En Castillo Desatascos estamos día a día en contacto con muchos de los que nos leéis aquí, fieles clientes, y gracias a ello observamos con frecuencia cómo muchos caéis en los mismos errores y las mismas creencias erróneas.

Es por ello por lo que queremos comenzar con esta publicación una especie de “guía del qué no hacer” donde desmontaros esos falsos mitos y ahorraros a buen seguro algunos euros.

El problema: Malos olores

Una de las más clásicas molestias en los hogares y viviendas es el mal olor que desprenden los bajantes y las tuberías. Esto se debe habitualmente al acumulamiento de restos orgánicos de cocinas y aseos, una película viscosa que se adhiere a las paredes de las tuberías gracias a las grasas en el caso de las cocinas y a los jabones y geles en los baños.

Como podréis imaginar, los restos de alimentos, pelos y demás sustancias orgánicas que se viertan en estas tuberías irán haciendo crecer estas películas viscosas y corrompiéndose lentamente, lo que generará malos olores.

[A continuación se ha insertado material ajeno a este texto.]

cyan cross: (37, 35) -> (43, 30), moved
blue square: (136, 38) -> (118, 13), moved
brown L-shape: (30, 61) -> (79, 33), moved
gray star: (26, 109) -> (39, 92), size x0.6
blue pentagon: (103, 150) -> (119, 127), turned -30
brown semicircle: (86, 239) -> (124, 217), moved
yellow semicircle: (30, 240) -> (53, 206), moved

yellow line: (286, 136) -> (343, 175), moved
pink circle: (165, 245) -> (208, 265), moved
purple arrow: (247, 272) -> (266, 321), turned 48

Con el tiempo, esta acumulación llega al punto de permitir el paso de menos cantidad de líquidos, algo que se conoce como tuberías lentas. Es un efecto especialmente molesto en duchasy fregaderos.

Creencias erróneas: Verter Bicarbonato sódico con vinagre

Ante problemas como los que os estamos describiendo, existe una solución muy extendida pero con dudoso éxito como es la utilización de bicarbonato sódico, vinagre y agua hirviendo para generar una reacción química en el interior de las tuberías. Algo de lo que ya os hablamos en su día cuando os contamos 5 consejos para prevenir atascos.

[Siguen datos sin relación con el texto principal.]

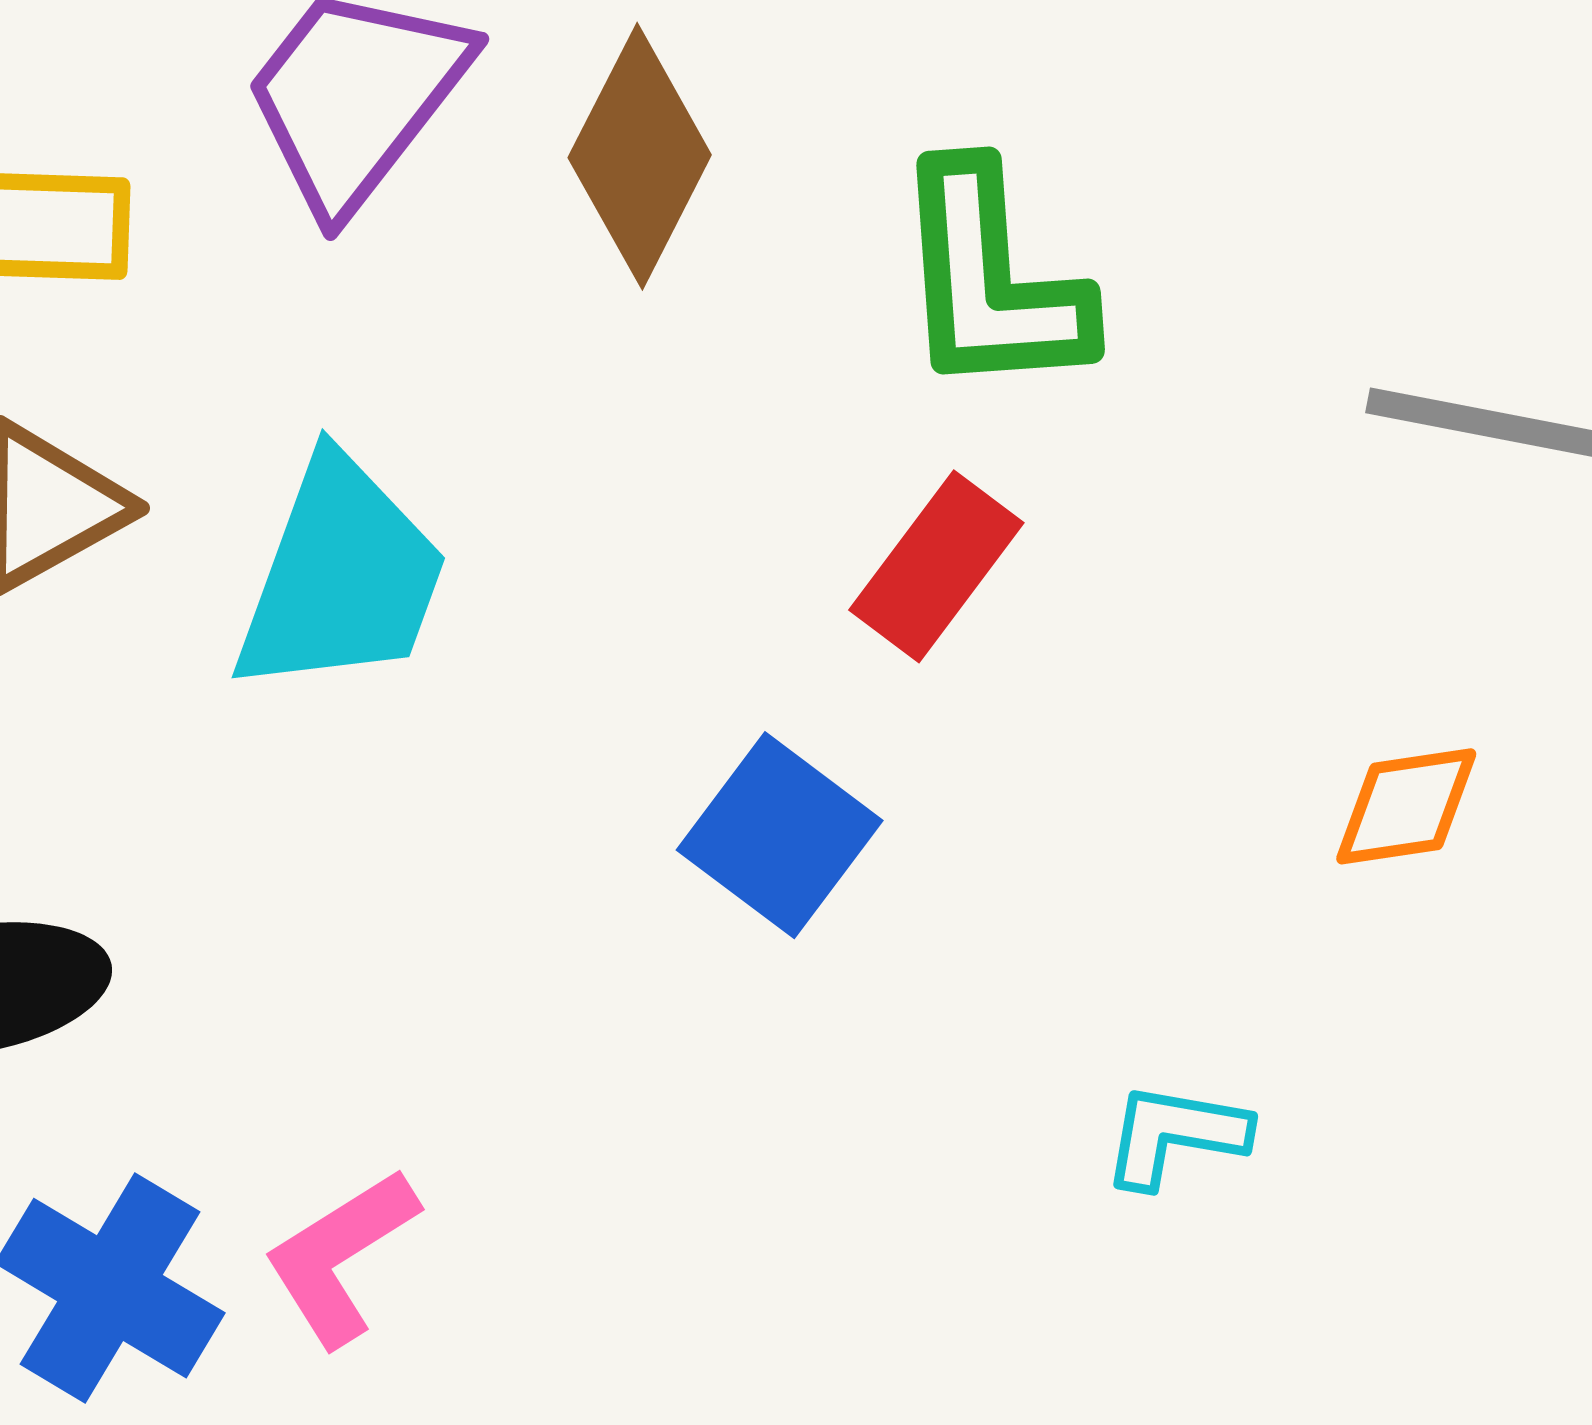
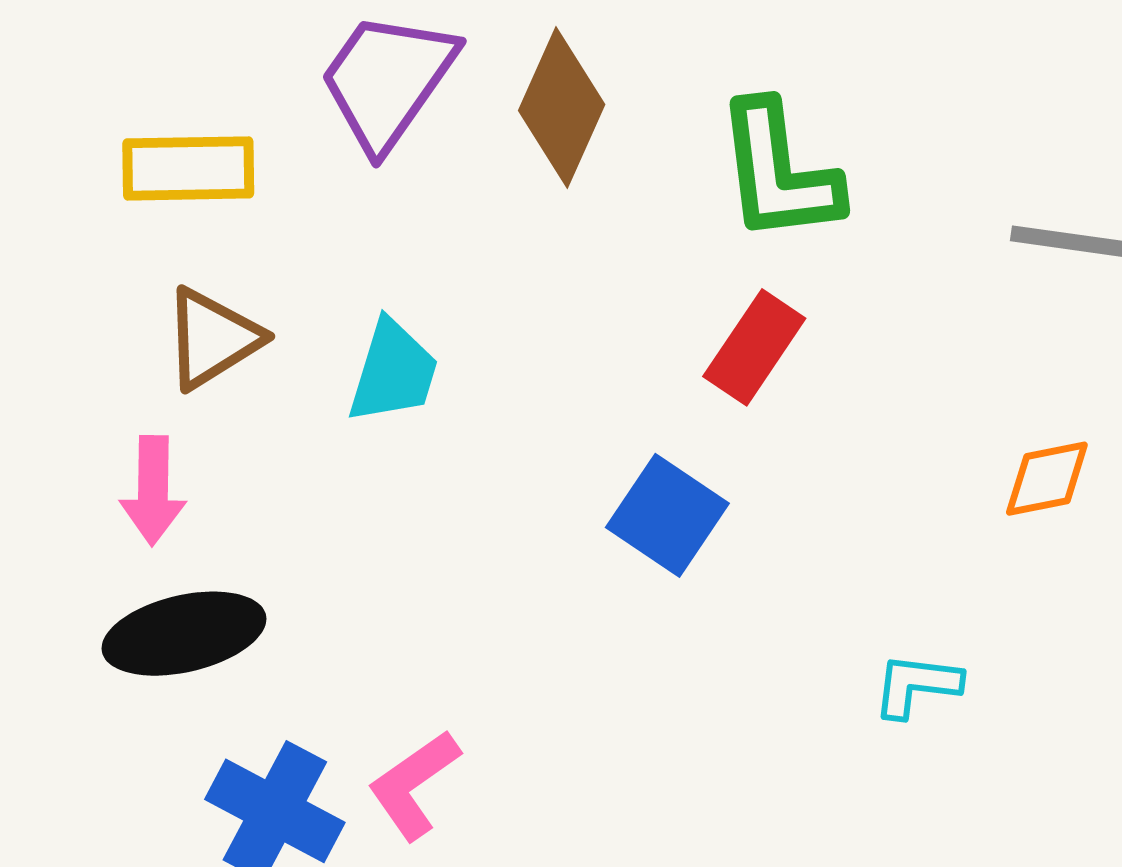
cyan trapezoid: (341, 576) -> (393, 372), size x0.7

Entrando en detalles, la práctica de este remedio casero consiste en verter una solución de dos vasos de agua caliente, un vaso de vinagre y entre cinco y siete cucharadas soperas de bicarbonato sódico. Esta solución generará un efecto espumoso que en media hora debería deshacer la película viscosa de la que hablamos antes. En teoría, pasada esa media hora deberíamos verter un litro de agua hirviendo y observar cómo ahora la tubería traga el agua sin mayor problema.

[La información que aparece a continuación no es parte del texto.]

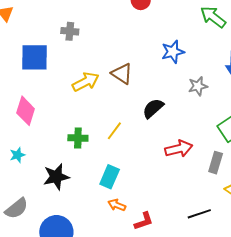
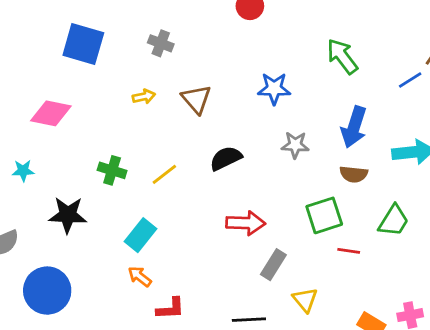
gray cross: (70, 31) -> (161, 43), moved
yellow arrow: (86, 82) -> (144, 97), size x0.6
pink diamond: (26, 111) -> (51, 113), turned 68
gray rectangle: (216, 163) -> (273, 265), moved

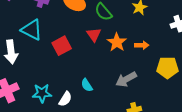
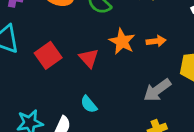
red triangle: (94, 35) -> (89, 58), moved
gray arrow: (126, 79) -> (157, 90), moved

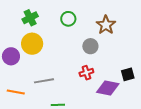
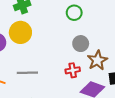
green circle: (68, 19) -> (74, 13), moved
brown star: (106, 25) -> (97, 60), moved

Entonces, ¿cuál es el problema?

Si bien en la teoría todo debe resultar perfecto, en la práctica si la película viscosa genera el mal de las tuberías lentas o incluso un atasco verter elementos sólidos como bicarbonato o sosa caustica puede tener efectos peligrosos.

Si al verter esta solución el atasco no consigue disolverse, estos productos se fundirán con el agua solidificándose en el interior de la tubería en forma de piedra, causando así un problema mayor que con toda seguridad ocasionará más daños y nos costará más dinero reparar.


Desde Castillo Desatascos desaconsejamos plenamente estas prácticas ya que normalmente el mantenimiento y supervisión de nuestra red por parte de profesionales del sector saldrán notoriamente más económicas que una reparación integral, llegando a tener que sustituir incluso algunos tramos de tuberías.